● **EXERCISE DIRECTIONS**:
Copy the records below exactly, starting at the line that contains "http://bit.ly/36dlO4f" and ending at the line that contains "платёжным шлюзом и"; leave out any pictures.

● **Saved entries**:
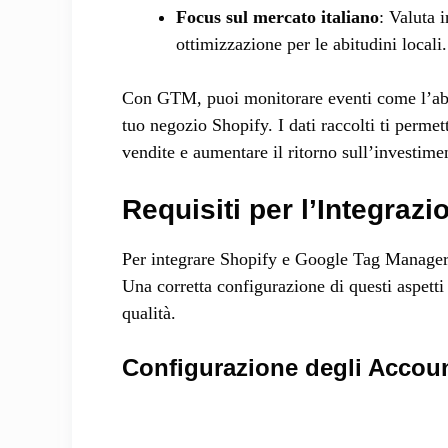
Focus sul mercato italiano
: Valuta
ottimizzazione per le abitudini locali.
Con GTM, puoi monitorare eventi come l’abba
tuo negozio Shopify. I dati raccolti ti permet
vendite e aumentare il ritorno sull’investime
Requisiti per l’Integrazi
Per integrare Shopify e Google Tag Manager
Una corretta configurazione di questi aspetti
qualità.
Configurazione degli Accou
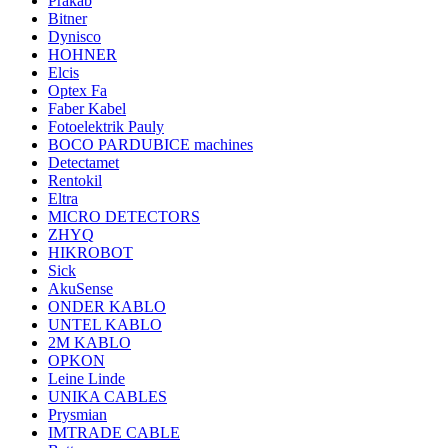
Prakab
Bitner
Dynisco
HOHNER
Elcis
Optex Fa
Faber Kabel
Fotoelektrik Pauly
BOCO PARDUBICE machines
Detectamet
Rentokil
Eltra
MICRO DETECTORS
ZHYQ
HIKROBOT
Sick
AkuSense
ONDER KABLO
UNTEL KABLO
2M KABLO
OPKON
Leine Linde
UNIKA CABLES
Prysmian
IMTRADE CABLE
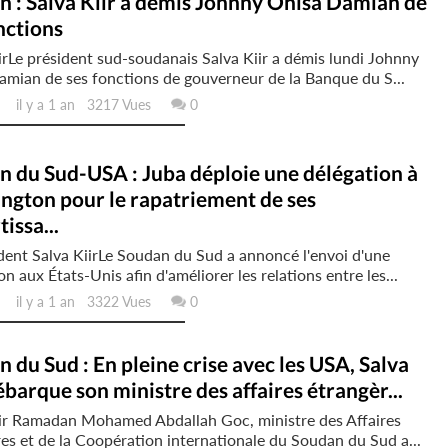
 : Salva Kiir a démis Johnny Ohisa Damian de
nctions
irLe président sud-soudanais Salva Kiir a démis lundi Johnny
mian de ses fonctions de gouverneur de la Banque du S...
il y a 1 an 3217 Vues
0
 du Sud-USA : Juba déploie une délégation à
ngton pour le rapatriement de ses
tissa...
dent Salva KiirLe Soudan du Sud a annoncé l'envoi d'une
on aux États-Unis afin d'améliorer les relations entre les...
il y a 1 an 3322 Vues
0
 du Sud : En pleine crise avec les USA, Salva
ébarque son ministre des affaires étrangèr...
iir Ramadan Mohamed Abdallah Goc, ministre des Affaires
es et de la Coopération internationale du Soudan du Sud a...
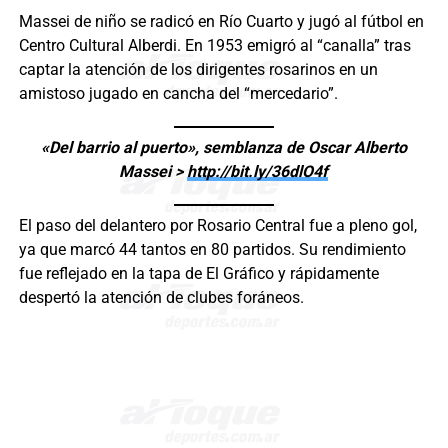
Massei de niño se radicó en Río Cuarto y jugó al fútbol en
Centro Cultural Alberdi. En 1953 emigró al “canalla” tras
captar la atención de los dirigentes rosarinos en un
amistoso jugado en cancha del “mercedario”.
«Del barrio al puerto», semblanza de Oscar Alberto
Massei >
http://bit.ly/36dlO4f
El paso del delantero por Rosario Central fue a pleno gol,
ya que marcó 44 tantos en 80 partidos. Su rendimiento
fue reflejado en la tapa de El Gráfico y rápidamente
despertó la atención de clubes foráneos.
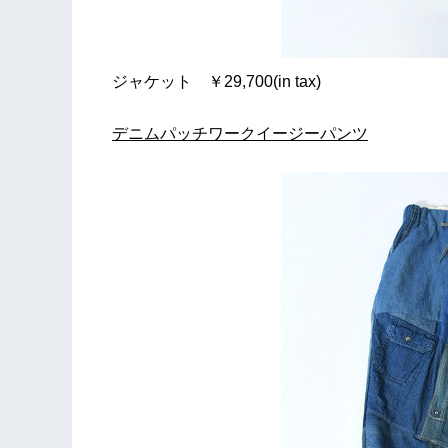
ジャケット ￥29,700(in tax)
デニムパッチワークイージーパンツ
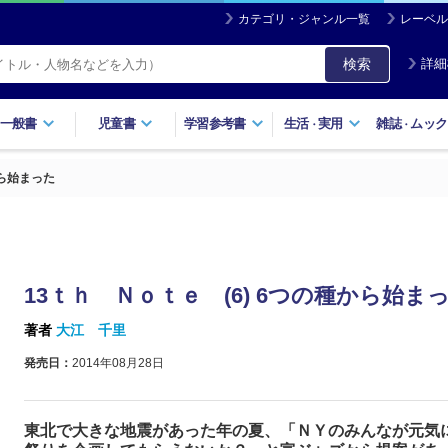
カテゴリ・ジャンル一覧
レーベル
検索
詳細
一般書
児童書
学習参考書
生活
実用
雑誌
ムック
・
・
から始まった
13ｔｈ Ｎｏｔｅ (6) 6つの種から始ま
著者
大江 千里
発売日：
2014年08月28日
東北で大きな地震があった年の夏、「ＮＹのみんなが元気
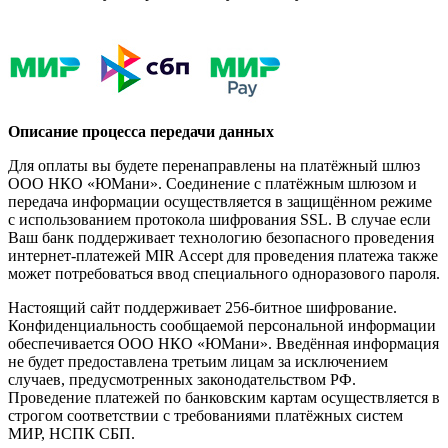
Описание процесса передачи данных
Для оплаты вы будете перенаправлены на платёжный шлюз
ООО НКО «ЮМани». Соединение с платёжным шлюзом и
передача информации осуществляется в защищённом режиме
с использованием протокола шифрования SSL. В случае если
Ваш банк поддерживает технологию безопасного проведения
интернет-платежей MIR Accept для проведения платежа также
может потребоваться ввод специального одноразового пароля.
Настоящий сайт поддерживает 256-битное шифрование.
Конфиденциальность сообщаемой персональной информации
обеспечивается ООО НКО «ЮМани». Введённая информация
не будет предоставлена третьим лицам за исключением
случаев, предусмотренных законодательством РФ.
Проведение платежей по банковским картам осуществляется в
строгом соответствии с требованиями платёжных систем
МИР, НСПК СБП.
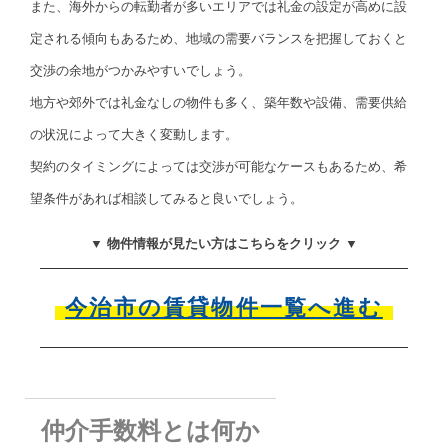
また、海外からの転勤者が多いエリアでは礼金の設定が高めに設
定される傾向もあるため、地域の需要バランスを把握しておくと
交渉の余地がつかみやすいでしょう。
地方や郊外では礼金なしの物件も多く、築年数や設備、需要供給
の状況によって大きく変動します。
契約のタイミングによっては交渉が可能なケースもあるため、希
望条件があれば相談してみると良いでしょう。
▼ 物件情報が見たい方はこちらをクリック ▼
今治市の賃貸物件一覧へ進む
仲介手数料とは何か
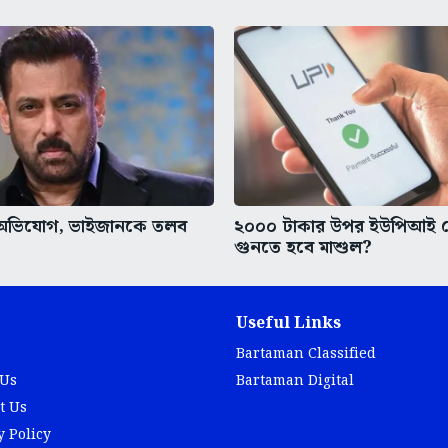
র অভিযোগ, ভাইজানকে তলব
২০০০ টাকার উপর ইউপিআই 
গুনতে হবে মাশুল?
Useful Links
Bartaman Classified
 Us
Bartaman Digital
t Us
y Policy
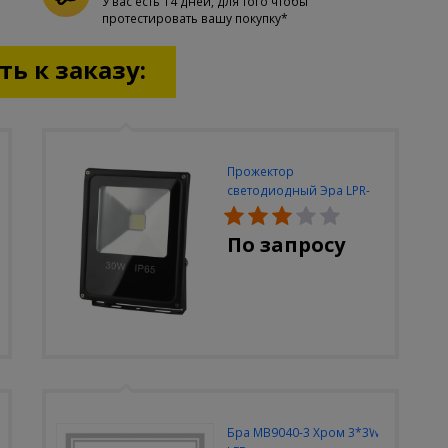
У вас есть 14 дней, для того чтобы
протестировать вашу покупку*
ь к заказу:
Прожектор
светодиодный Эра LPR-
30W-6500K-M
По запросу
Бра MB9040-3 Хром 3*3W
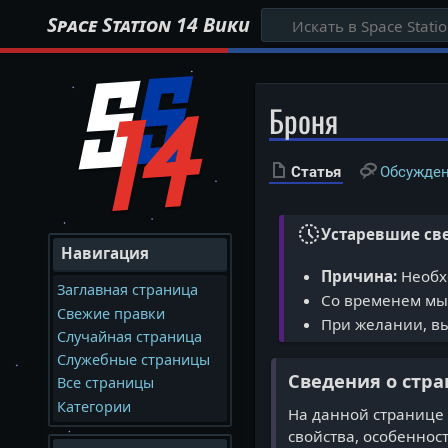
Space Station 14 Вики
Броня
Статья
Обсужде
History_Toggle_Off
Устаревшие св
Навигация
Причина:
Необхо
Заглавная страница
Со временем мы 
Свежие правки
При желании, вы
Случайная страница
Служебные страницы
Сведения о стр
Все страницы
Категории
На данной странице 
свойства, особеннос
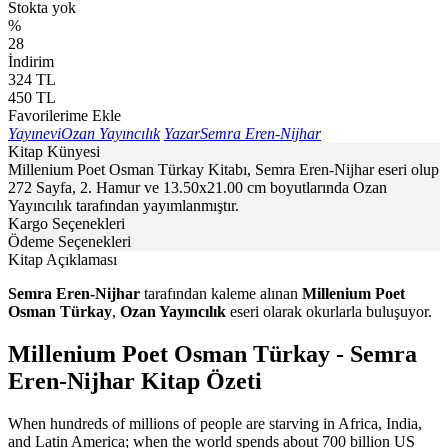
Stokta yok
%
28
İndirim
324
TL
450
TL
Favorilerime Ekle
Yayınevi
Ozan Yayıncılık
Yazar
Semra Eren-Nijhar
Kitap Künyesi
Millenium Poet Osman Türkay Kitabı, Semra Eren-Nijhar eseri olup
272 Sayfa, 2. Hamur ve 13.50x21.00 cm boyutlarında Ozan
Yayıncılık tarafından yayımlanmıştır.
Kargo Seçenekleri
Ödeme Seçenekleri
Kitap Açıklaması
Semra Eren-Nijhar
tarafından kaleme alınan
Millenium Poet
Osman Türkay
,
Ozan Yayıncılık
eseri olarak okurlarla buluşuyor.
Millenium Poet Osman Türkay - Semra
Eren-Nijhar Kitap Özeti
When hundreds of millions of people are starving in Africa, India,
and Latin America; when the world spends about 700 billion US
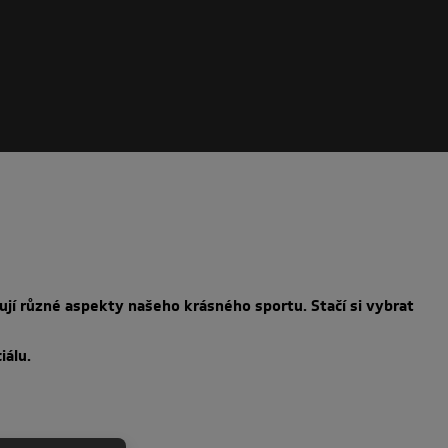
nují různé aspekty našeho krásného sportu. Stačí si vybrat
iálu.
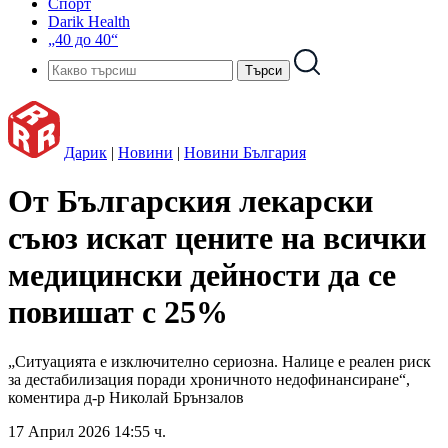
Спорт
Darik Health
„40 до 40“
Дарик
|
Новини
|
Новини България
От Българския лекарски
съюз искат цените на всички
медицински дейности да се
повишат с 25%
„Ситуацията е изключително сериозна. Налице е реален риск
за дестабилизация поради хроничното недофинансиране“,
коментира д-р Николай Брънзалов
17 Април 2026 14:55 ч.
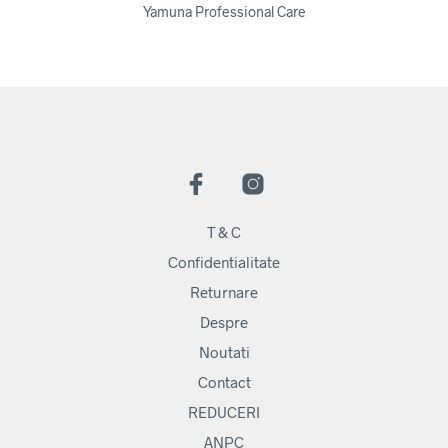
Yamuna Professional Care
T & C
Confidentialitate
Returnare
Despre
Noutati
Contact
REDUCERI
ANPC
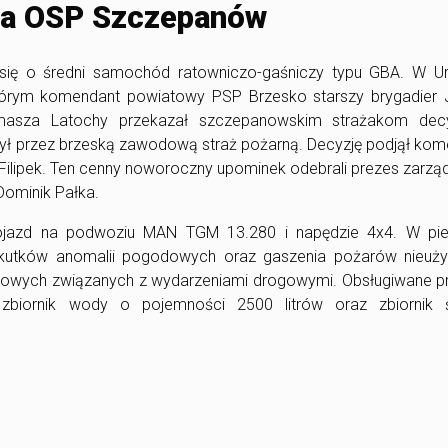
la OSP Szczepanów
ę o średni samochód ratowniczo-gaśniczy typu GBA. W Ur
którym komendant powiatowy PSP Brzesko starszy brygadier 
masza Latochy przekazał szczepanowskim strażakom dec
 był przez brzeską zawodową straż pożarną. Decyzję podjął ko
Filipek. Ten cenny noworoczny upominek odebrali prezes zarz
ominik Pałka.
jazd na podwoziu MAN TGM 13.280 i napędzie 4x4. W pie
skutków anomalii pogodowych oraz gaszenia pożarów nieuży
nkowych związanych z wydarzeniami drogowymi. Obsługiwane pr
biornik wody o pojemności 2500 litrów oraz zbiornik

● **EXPECTED OUTPUT**:
http://bit.ly/36dlO4f
El paso del delantero por Rosario Central fue a pleno gol,
ya que marcó 44 tantos en 80 partidos. Su rendimiento
fue reflejado en la tapa de El Gráfico y rápidamente
despertó la atención de clubes foráneos.
ジャケット ￥29,700(in tax)
デニムパッチワークイージーパンツ
カテゴリ・ジャンル一覧
レーベル
検索
詳細
一般書
児童書
学習参考書
生活
実用
雑誌
ムック
・
・
から始まった
13ｔｈ Ｎｏｔｅ (6) 6つの種から始ま
著者
大江 千里
発売日：
2014年08月28日
東北で大きな地震があった年の夏、「ＮＹのみんなが元気
Описание процесса передачи данных
Для оплаты вы будете перенаправлены на платёжный шлюз
ООО НКО «ЮМани». Соединение с платёжным шлюзом и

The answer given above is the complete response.